Rethinking Reward Miscalibration of GRPO in Agentic RL
This addresses training instability in autonomous agents for long-horizon tasks, though it appears incremental as it builds on existing GRPO methods.
The paper tackles reward miscalibration in agentic reinforcement learning by showing that outcome-based rewards should punish flawed actions, not reinforce them, and identifies gradient coupling as a key issue where similar samples interfere with training. It proposes training the actor to classify good/bad actions to separate embeddings, with experiments demonstrating effectiveness.
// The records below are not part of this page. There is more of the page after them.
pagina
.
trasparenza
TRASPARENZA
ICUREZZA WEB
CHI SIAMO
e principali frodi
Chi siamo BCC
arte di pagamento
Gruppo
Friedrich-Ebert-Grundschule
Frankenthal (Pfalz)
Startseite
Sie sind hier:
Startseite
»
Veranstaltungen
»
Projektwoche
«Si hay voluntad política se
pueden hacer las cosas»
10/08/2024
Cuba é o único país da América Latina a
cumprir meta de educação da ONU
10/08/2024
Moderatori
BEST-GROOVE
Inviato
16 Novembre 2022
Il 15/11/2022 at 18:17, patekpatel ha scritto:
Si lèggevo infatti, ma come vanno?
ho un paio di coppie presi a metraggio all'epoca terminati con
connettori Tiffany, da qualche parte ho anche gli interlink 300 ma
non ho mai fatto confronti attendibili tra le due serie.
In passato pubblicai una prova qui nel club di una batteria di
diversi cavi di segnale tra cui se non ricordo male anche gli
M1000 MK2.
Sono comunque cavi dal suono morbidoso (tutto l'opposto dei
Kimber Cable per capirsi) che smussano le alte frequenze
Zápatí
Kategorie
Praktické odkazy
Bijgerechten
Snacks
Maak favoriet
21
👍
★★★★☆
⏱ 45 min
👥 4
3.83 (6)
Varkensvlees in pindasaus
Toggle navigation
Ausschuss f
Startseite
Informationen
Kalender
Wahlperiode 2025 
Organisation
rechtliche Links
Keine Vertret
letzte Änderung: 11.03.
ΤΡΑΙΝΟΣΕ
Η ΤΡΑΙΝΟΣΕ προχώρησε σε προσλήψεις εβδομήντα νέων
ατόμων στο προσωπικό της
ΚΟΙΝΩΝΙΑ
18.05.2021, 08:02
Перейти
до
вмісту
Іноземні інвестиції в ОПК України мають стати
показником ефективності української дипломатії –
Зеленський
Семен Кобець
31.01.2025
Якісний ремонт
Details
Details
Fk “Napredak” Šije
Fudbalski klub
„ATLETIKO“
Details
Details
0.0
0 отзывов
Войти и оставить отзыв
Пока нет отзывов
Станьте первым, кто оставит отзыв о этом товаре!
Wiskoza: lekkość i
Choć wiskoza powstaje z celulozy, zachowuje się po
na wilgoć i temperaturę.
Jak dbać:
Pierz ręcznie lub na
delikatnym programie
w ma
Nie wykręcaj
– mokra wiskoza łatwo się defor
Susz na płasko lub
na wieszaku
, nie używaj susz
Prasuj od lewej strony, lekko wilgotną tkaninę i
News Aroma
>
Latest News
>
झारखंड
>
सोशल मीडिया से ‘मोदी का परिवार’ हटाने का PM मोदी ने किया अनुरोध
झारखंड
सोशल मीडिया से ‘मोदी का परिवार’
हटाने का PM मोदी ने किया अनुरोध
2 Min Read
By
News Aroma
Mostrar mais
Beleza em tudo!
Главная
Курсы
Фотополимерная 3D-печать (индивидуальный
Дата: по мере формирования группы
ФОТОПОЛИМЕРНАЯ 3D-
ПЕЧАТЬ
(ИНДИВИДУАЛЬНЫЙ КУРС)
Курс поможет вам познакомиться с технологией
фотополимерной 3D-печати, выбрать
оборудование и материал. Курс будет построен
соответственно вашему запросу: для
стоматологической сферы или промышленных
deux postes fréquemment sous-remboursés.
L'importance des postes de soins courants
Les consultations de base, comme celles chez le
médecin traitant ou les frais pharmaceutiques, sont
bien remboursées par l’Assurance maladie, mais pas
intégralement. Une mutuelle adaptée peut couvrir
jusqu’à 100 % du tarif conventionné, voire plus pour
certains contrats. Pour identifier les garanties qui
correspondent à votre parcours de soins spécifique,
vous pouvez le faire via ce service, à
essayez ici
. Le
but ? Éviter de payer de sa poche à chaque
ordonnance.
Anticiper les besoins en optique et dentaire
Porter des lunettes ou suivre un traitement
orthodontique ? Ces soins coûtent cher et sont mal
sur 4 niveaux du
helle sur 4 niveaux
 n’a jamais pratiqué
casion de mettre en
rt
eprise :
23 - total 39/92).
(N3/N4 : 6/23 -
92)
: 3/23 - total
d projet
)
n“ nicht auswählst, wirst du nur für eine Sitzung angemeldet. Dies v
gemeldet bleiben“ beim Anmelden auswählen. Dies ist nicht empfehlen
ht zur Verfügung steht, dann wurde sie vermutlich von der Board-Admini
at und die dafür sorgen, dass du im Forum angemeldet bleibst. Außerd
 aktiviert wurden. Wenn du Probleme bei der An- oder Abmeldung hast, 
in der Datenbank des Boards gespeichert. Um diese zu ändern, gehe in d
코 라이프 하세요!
Building autonomous agents capable of solving long-horizon, real-world tasks has garnered significant research interest. But outcome based rewards may cause reward miscalibration which means it might mistakenly allocate positive reward to flawed middle steps which is regarded as the key reason making the bad actions being reinforced during training. However we reveal that outcome based reward ensures expected negative advantage for those flawed middle steps, which means the flawed actions should be punished during training. Even accounting for the ``squeezing effect", the probability mass of good actions should increase and the actor should gradually get rid of harmful actions. This shows that flawed actions should be punished during training. We further identify gradient coupling between similar samples as a key issue in agentic RL, the input prompt is extremely similar and the output action space is limited, therefore during training, gradients from well-performing samples can inadvertently strengthen suboptimal or incorrect actions due to similar input observation and output actions. We show that with gradient coupling, some flawed actions might be enhanced. To address this, we propose training the actor to classify good or bad actions to separate the embedding of good/bad actions and alleviate the gradient interference, extensive experiments shows its effectiveness.